Allocating dynamic memory is the thing everyone tries to avoid because it leads to performance degradation. Sometimes you can reorganize your logic to remove all the heap escapes from your code, but there are cases when it’s impossible to achieve such optimization. If that happens, you can try another method. Particularly, you can preallocate a sufficient amount of memory and request it on demand from a memory manager.
Standard Solution: sync.Pool
The standard library already has a primitive to save the pieces of dynamic memory allocated earlier during the application execution and request them back later. I’m talking about sync.Pool here. Unfortunately, the behaviour of that synchronization primitive is not consistent. Sometimes, it does the job; other times, it decides it shouldn’t. I needed something that worked for sure, so I created my own pool.
Linked List and Memory Allocation Amortization
Linked list is a good container for memory pool because it has a constant time of O(1) for removal and insertion operations. If I based the solution on an array list, it would take O(n) to insert a new element in the worst case because of copying the existing contents to a new array when the size is insufficient.
Go has an out-of-the-box linked list implementation in its standard library — the container/list package. But it has two downsides: The first is that it doesn’t utilize generics and thus accepts interface{} as an argument which leads to an unnecessary memory allocation. The second is that it dynamically allocates and removes nodes after the corresponding element is deleted. It doesn’t retain them in case they would be needed later. This leads to even more unnecessary memory allocations that could be avoided.
That’s why I came up with my linked list type:
package list
// List represents a doubly linked list.
// The zero value for List is an empty list ready to use.
type AmortizedList[T any] struct {
root Element[T]
len int
memory *List[T]
}
// Init initializes or clears list l.
func (l *AmortizedList[T]) Init() *AmortizedList[T] {
l.root.next = &l.root
l.root.prev = &l.root
l.len = 0
l.memory = New[T]()
return l
}
// New returns an initialized list.
func NewAmortized[T any]() *AmortizedList[T] {
return new(AmortizedList[T]).Init()
}
// Len returns the number of elements of list l.
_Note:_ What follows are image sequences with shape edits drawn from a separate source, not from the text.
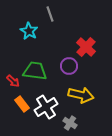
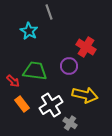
gray line: moved 1 px left, 2 px up
red cross: rotated 12 degrees counterclockwise
yellow arrow: moved 4 px right
white cross: moved 5 px right, 2 px up
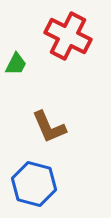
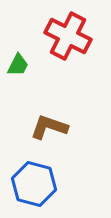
green trapezoid: moved 2 px right, 1 px down
brown L-shape: rotated 132 degrees clockwise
// The complexity is O(1).
func (l *AmortizedList[T]) Len() int { return l.len }
// Front returns the first element of list l or nil if the list is empty.
func (l *AmortizedList[T]) Front() *Element[T] {
if l.len == 0 {
return nil
}
return l.root.next
}
// Back returns the last element of list l or nil if the list is empty.
func (l *AmortizedList[T]) Back() *Element[T] {
if l.len == 0 {
return nil
}
return l.root.prev
}
// lazyInit lazily initializes a zero List value.
func (l *AmortizedList[T]) lazyInit() {
if l.root.next == nil {
l.Init()
}
}
// insert inserts e after at, increments l.len, and returns e.
func (l *AmortizedList[T]) insert(e, at *Element[T]) *Element[T] {
e.prev = at
e.next = at.next
e.prev.next = e
e.next.prev = e
e.alist = l
l.len++
return e
}
// insertValue is a convenience wrapper for insert(&Element{Value: v}, at).
func (l *AmortizedList[T]) insertValue(v T, at *Element[T]) *Element[T] {
lastSlot := l.memory.Back()
if lastSlot == nil {
return l.insert(&Element[T]{Value: v}, at)
}
l.memory.Remove(lastSlot)
lastSlot.Value = v
return l.insert(lastSlot, at)
}
// remove removes e from its list, decrements l.len
func (l *AmortizedList[T]) remove(e *Element[T]) {
e.prev.next = e.next
e.next.prev = e.prev
e.next = nil // avoid memory leaks
e.prev = nil // avoid memory leaks
e.list = nil
l.len--
l.memory.insert(e, l.memory.root.prev)
}
// move moves e to next to at.
func (l *AmortizedList[T]) move(e, at *Element[T]) {
if e == at {
return
}
e.prev.next = e.next
e.next.prev = e.prev
e.prev = at
e.next = at.next
e.prev.next = e
e.next.prev = e
}
// Remove removes e from l if e is an element of list l.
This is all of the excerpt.